Saved data entries:
::::::::::
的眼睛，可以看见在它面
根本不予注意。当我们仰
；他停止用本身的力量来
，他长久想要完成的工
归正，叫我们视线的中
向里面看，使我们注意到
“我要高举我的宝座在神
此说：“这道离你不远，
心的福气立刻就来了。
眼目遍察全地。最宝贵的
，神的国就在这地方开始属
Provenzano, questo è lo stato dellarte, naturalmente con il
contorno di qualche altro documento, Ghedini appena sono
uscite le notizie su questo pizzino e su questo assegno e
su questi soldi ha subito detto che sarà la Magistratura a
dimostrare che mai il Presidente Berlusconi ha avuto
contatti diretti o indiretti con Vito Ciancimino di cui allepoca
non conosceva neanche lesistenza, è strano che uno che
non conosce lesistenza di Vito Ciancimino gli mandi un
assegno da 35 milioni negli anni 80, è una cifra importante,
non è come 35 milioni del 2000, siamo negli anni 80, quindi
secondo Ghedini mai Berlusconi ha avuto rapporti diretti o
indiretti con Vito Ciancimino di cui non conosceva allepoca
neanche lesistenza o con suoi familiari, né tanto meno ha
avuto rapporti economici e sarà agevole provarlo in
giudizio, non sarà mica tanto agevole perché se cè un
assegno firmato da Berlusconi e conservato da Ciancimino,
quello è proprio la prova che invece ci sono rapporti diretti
::::::::::
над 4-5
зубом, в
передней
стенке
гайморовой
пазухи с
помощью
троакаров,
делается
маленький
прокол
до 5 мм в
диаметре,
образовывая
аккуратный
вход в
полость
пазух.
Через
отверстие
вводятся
::::::::::
§ Activity: For the records above, tally the lines holding the word "esistenza". Answer with the number only.

§ Reply to the exercise: 3